Accidentally hurting someone feels bad, especially when you are trying to help. Unfortunately, friends and family can inadvertently harm a special needs person by giving them a monetary gift. How can this be? Because government program eligibility is easy to lose.

Government Programs & Monetary Restrictions

Government programs like Social Security Income (SSI) and Medicaid demand beneficiaries meet certain monetary restrictions to remain eligible for benefits. In fact, the SSI program requires a candidate to have less than $2,000 worth of “countable resources” to stay in the program.

The SSI program recognizes the following assets as “countable resources” toward the $2,000 limit:

  • Cash;
  • bank accounts;
  • assets in a revocable trust;
  • land;
  • life insurance;
  • personal property;
  • vehicles (in excess of one vehicle that transports the beneficiary or a family member of the beneficiary);
  • deemed resources (a portion of the resources of a spouse or parent of the beneficiary).

Estate Planning Attorneys & Gifts

$2,000 is a low threshold for benefit eligibility, and one gift can ruin a loved one’s benefits.
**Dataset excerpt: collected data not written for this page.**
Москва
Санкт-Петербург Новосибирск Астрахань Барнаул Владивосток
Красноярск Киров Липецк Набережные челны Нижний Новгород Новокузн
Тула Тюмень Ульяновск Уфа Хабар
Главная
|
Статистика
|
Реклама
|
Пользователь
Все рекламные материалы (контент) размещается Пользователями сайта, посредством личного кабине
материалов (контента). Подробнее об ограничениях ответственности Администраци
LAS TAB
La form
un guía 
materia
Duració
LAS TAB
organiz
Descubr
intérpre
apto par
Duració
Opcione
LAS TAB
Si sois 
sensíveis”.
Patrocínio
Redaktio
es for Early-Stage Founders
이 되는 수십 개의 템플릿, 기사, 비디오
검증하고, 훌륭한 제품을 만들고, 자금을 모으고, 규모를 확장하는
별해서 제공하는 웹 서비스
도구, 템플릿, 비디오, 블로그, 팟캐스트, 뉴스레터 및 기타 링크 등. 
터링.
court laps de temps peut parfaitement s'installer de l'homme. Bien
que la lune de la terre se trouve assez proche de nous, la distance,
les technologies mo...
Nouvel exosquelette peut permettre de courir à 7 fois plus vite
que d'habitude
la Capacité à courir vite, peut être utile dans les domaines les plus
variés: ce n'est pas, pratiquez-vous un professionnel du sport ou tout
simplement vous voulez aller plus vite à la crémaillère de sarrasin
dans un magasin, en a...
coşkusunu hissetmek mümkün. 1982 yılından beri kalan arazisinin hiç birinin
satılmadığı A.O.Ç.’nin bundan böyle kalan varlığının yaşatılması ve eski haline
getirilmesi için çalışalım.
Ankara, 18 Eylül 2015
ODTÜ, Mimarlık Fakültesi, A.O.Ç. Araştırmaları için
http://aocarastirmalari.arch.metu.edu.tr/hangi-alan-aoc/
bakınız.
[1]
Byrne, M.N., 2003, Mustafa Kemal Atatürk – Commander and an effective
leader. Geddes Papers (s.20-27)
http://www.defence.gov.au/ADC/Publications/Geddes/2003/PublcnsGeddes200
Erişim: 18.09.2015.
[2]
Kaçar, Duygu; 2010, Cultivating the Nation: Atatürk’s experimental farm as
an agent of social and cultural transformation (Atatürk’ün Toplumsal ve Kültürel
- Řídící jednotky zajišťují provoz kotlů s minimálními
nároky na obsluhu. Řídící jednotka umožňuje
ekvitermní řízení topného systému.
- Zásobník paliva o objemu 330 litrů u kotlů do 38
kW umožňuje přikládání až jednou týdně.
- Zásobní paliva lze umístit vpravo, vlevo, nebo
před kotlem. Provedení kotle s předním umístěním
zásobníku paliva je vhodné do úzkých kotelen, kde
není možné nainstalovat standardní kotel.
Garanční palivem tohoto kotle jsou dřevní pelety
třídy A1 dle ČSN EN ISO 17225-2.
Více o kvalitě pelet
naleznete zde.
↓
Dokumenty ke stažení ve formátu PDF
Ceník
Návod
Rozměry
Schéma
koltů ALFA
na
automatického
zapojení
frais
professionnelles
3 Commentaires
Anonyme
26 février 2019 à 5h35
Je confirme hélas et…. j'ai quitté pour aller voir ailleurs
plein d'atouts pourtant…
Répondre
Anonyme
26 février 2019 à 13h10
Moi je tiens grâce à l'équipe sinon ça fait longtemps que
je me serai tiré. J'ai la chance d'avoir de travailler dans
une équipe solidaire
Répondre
Fortunately, someone can give a gift to a special needs person without affecting his or her benefits.

The following accounts/processes can be used to work around benefit eligibility:

  • Special needs trusts;
  • ABLE Accounts.

As the grantor (the person that funds the trust), you can create a special needs trust for your loved one, allowing you to transfer money to their trust account without affecting his or her benefit eligibility. If your loved one has an ABLE account, you can deposit money into their account without affecting his or her benefit eligibility.

However, both options have their pros and cons and can be challenging to set up on your own, so you should seek out an experienced estate planning attorney to walk you through the process.